The rezoning of that area is to meant to reflect the properties’ current use. This ordinance was approved after three readings.
The council also waived the three-reading rule and approved a resolution of necessity declaring the need to replace damaged curbs on Debra, Ullery, and Chestnut streets. They authorized Busse to obtain quotes for the cost of the curb replacement.
The council also authorized two purchases during their meeting. The first purchase was of 75 Badger water meters from Buckeye State Pipe. It was approved at a cost of $15,540.
“By the end of the year … we’ll have most of the water meters installed,” said Busse, who estimated the village has around 150 water meters left to replace.
The council also approved the purchase of of a new email/domain controller server from Royal Computer.
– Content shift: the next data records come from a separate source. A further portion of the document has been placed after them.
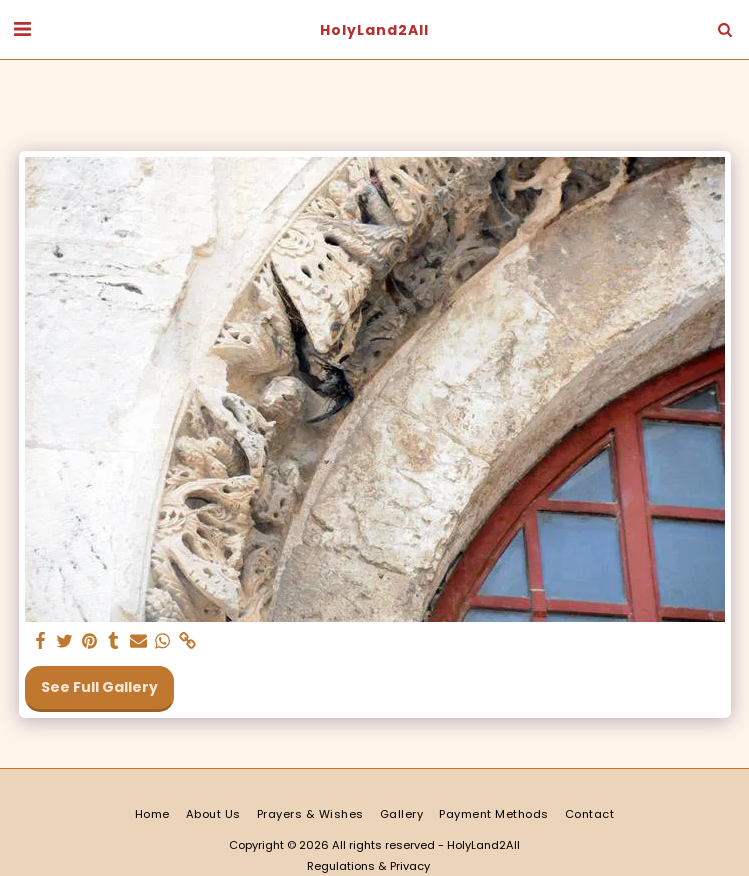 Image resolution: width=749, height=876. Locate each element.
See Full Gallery (99, 687)
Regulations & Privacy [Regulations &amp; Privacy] (368, 866)
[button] (22, 29) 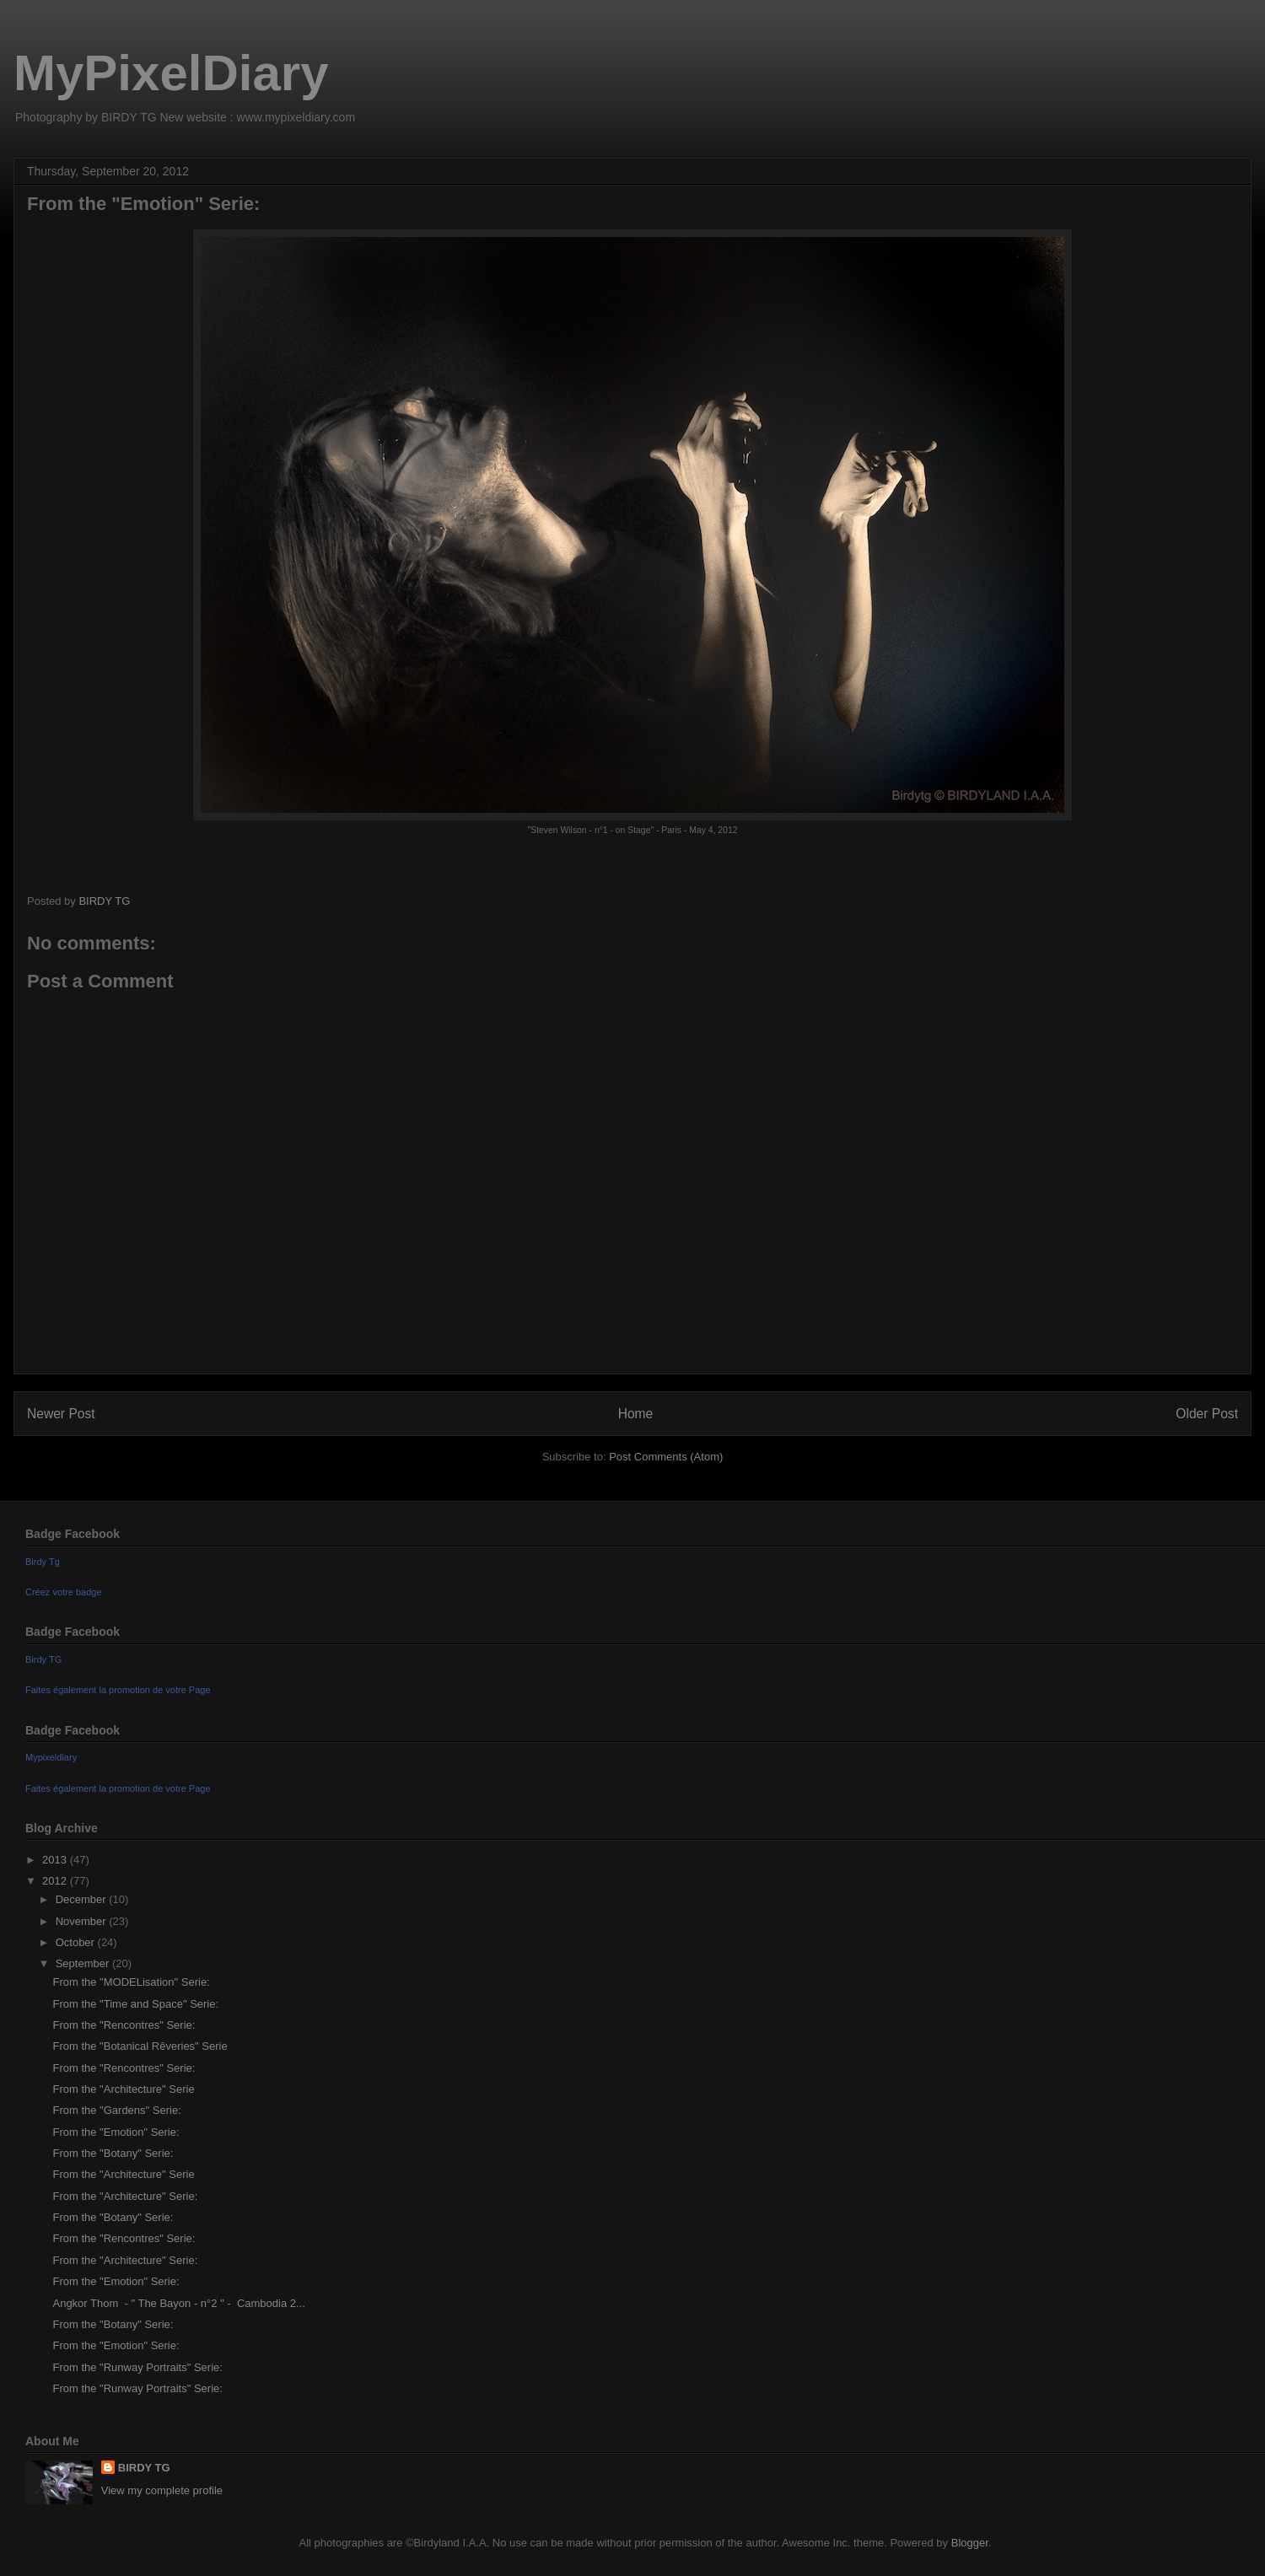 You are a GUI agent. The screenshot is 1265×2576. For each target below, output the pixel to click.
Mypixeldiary (51, 1757)
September (84, 1963)
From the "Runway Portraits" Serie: (137, 2367)
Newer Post (61, 1413)
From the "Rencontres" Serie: (123, 2025)
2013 (56, 1859)
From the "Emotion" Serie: (115, 2132)
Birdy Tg (42, 1562)
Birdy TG (43, 1659)
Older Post (1207, 1413)
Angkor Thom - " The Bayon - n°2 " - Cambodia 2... (178, 2303)
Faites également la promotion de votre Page (118, 1690)
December (83, 1899)
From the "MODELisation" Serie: (130, 1982)
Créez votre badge (63, 1592)
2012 (56, 1880)
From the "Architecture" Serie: (124, 2196)
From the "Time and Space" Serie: (135, 2004)
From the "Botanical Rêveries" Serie (139, 2046)
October (77, 1942)
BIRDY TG (144, 2467)
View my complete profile (162, 2490)
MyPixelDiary (171, 73)
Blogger (969, 2542)
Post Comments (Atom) (666, 1456)
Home (636, 1413)
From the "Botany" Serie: (112, 2153)
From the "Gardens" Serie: (116, 2110)
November (83, 1921)
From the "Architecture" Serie (123, 2089) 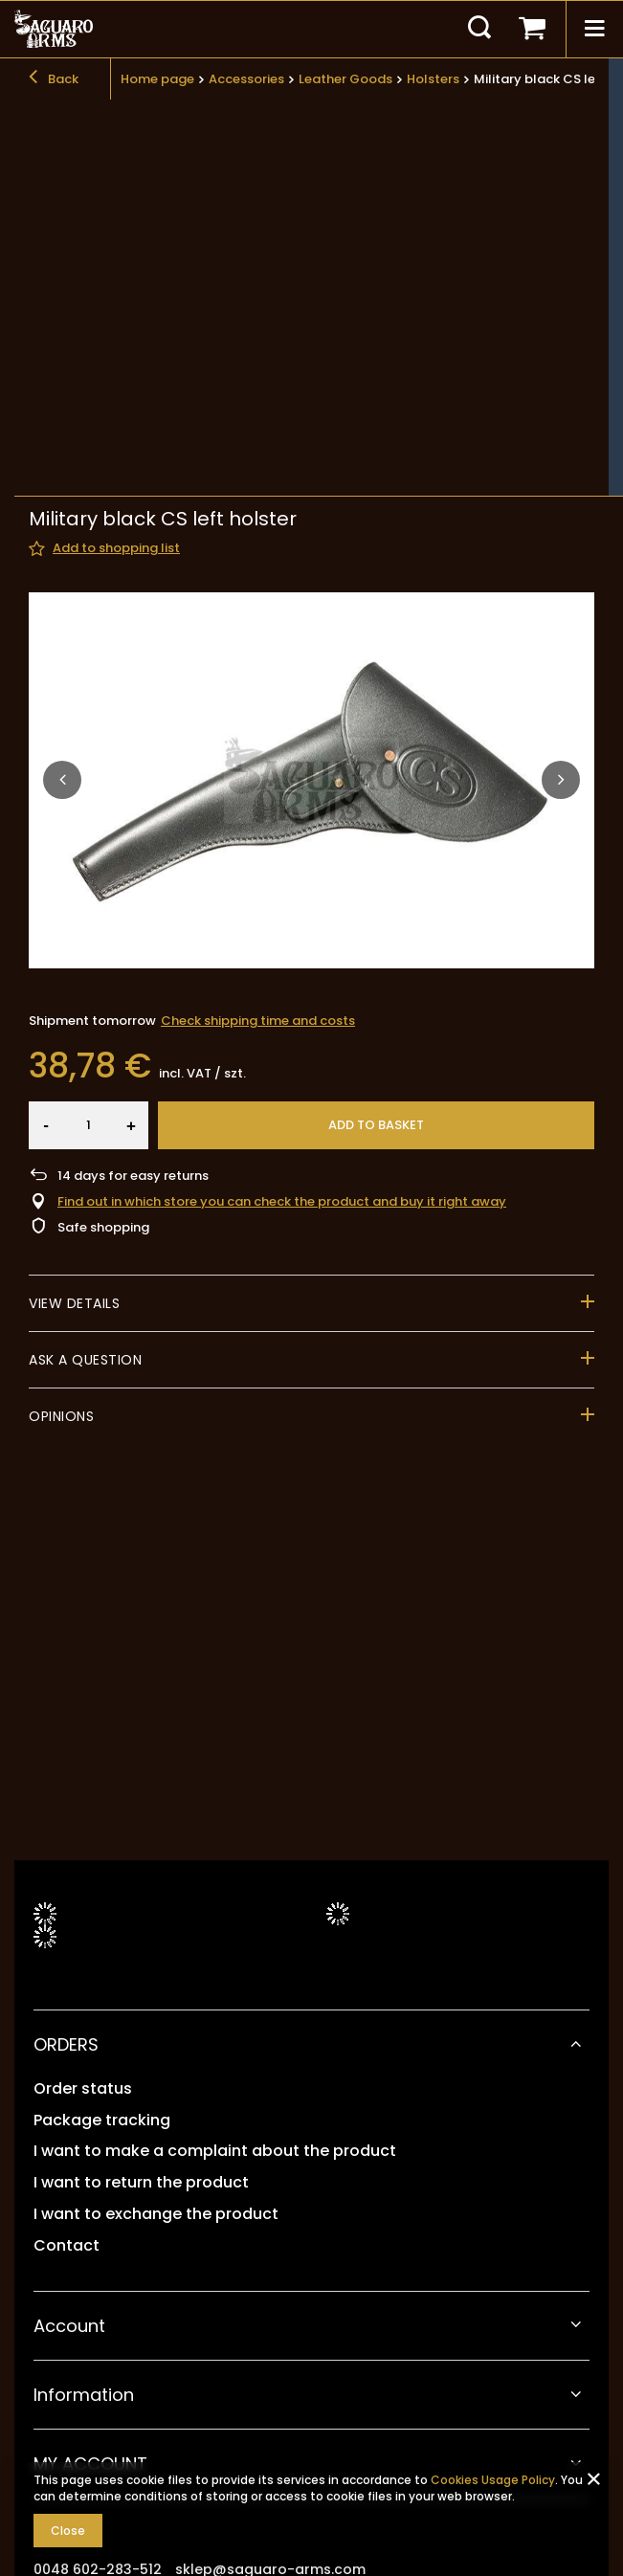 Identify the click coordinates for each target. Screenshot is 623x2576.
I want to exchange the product (155, 2215)
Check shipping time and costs (258, 722)
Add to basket (376, 826)
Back (53, 79)
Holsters (433, 79)
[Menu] (594, 28)
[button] (62, 481)
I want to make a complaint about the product (214, 2152)
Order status (82, 2089)
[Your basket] (532, 28)
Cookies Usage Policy (493, 2480)
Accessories (246, 79)
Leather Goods (345, 79)
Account (69, 2326)
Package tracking (101, 2121)
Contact (66, 2246)
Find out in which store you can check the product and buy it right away (281, 904)
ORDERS (66, 2044)
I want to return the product (141, 2183)
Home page (157, 79)
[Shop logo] (53, 29)
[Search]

It was approved at a total cost of $14,782, which includes the server, material, and labor to install the server.
The council also heard the second reading of a resolution of an agreement with McCulloch, Felger, Fite and Gutmann that retains village attorney Frank Patrizio’s services with the village.
During Busse’s administrative report, he noted that the village is anticipating being awarded funding for the Wastewater Treatment Plant phase one improvement project from the Ohio Environmental Protection Agency, although they are still waiting on official confirmation.
“Everything’s moving forward,” Busse said. “We expect most of the construction to take place this fall with a May 2018 final completion date.”
Busse is also meeting with the city’s engineering consultant, the Ohio Department of Transportation, and the Miami Valley Regional Planning Commission to review and discuss the schedule for the High Street Project. The original estimate for the cost of the project is $4.3 million.
“We expect this project to be completed in the 2021-2022 budget year,” Busse said.
Busse also let the council know that the Covington Basic Code is available on the village’s website for the general public to view.
Busse also commended the Covington Police Department and Chief of Police Lee Harmon for the department receiving notification that they are in full compliance with the Ohio Collaborative program.
“It’s really an accomplishment to get that all done,” Busse said.
Busse reminded everyone that the police department is sponsoring a heroin and opiod education seminar on Monday, May 8, from 7-9 p.m. at the Covington K-8 School building, 807 Chestnut St.
The village will also be holding a planning and zoning meeting on Wednesday, May 17, at 7 p.m.